CRISPR Patent Showdown: Nobel Winners Lose Again
Cambridge, MA, USASat Mar 28 2026
A U. S. patent court has ruled once more against scientists who won a Nobel Prize for their work on CRISPR, the gene‑editing tool that lets researchers cut DNA like scissors. The decision pits Jennifer Doudna and Emmanuelle Charpentier against the Broad Institute, a joint venture of Harvard and MIT. The court said the Broad’s patents are valid.
The universities involved are still proud of their other CRISPR patents—over 60 that belong to the University of California. They say this loss does not hurt their overall portfolio. The Broad, meanwhile, claims the ruling confirms its rights.
CRISPR has huge promise. It can correct genetic errors that cause disease, and it is now in clinical trials. The technology was first described by Doudna and Charpentier back in 2012, earning them a Nobel Prize eight years later.

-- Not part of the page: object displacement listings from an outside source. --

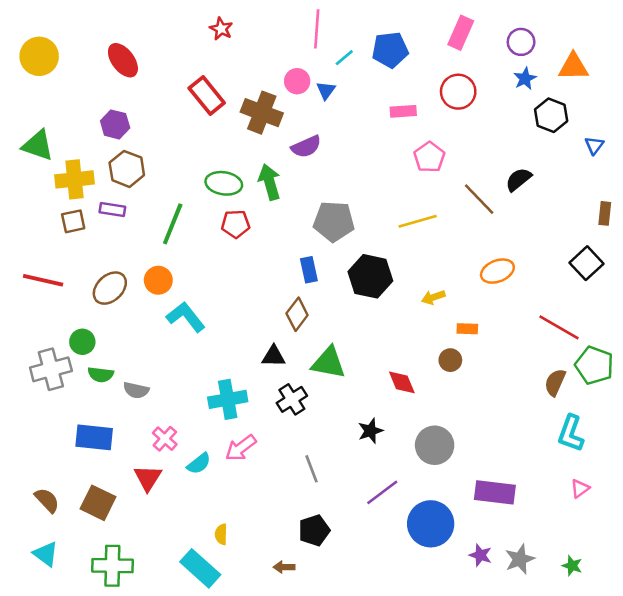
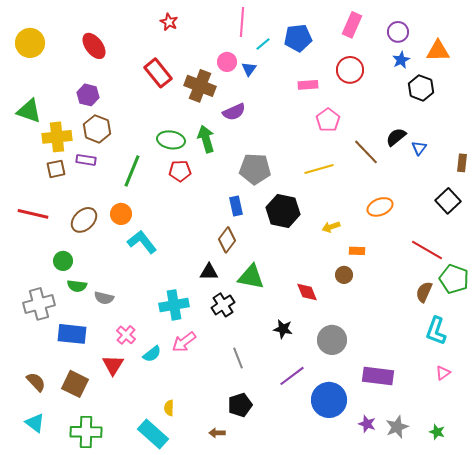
blue triangle: (594, 145) -> (419, 148), moved
gray cross: (51, 369) -> (39, 304), moved
black star: (370, 431) -> (283, 329), turned 30

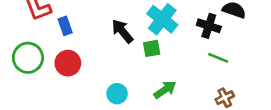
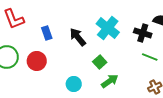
blue rectangle: (65, 26) -> (47, 33), moved
green square: (152, 48) -> (100, 62), moved, turned -32

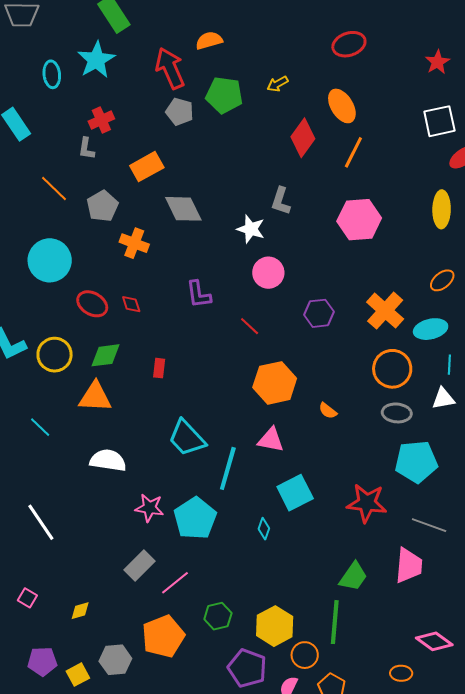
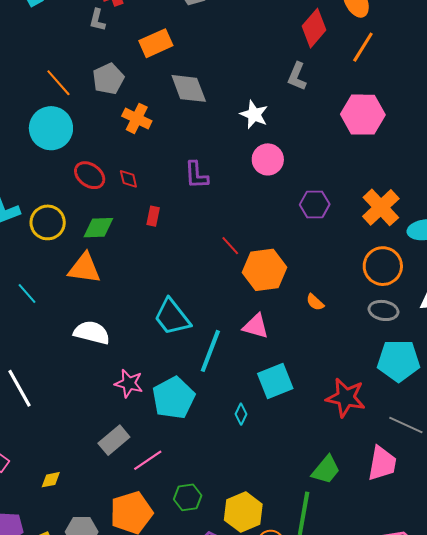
orange line: (54, 188) -> (58, 83), moved
gray L-shape: (281, 201) -> (297, 76), moved
red line: (250, 326) -> (230, 246), moved
red rectangle: (159, 368) -> (153, 216), moved

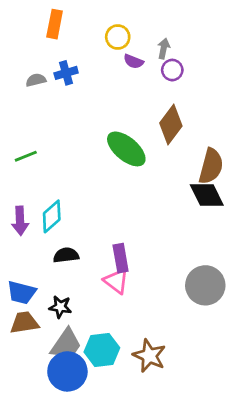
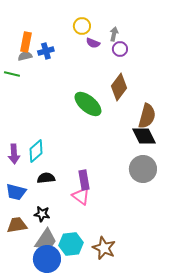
orange rectangle: (55, 24) -> (26, 42), moved
green line: (26, 156) -> (12, 74), moved, turned 35
gray circle: (205, 285) -> (143, 169), moved
blue trapezoid: (22, 293) -> (16, 192), moved

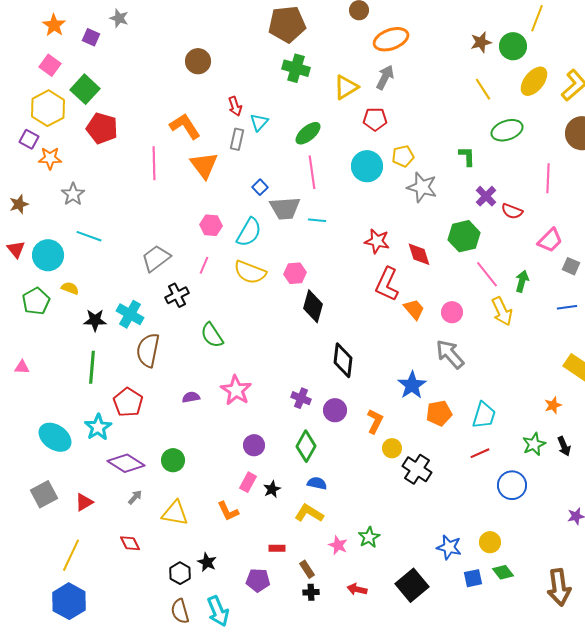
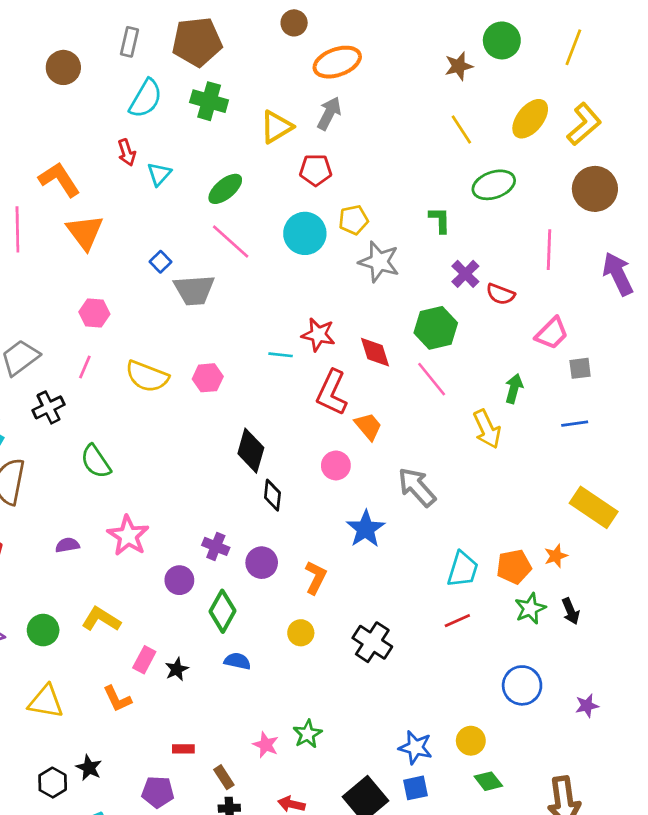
yellow line: (537, 18) -> (573, 47), moved
green circle: (513, 46) -> (502, 40), moved
brown circle: (198, 61) -> (63, 67), moved
gray rectangle: (237, 139) -> (129, 42), moved
pink line: (312, 172) -> (231, 242), turned -40
cyan line: (317, 220) -> (281, 355), moved
cyan semicircle: (249, 232) -> (146, 98), moved
gray square: (571, 266) -> (580, 368), turned -30
pink line: (487, 274) -> (432, 379), moved
black diamond: (313, 306) -> (251, 451), moved
pink circle: (452, 312) -> (336, 465), moved
black diamond: (343, 360) -> (272, 495), size x0.7
orange pentagon: (439, 413) -> (514, 567), moved
purple circle: (254, 445) -> (179, 580), moved
yellow circle: (392, 448) -> (301, 633), moved
blue circle: (512, 485) -> (522, 685), moved
yellow L-shape: (309, 513) -> (101, 619), moved
blue square: (473, 578) -> (415, 788), moved

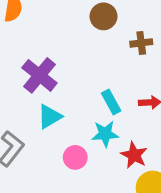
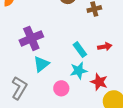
purple cross: (39, 75) -> (31, 38), turned 35

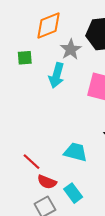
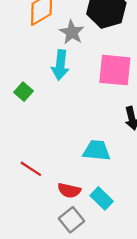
green square: (25, 58) -> (23, 92), moved, turned -35
red line: (32, 162) -> (31, 169), moved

The Broad filed for its own CRISPR patent in 2013 and got it in 2014. They focused on using the tool in eukaryotic cells—plants and animals. Doudna, Charpentier, and their universities challenged this patent in the Patent Trial and Appeal Board (PTAB). They argued they invented it first.
In 2022 the PTAB said the Broad had the rights, because the challengers hadn’t shown they could use CRISPR in eukaryotic cells before. An appeals court sent the case back last year, claiming the PTAB misused patent law. The board reviewed the law again and still sided with the Broad.
The case is known as Patent Interference No. 106, 115. Lawyers for the universities and the Broad are preparing for further steps.
The dispute highlights how fast science moves and how legal battles can lag behind. It also shows that even Nobel laureates can lose in the patent arena.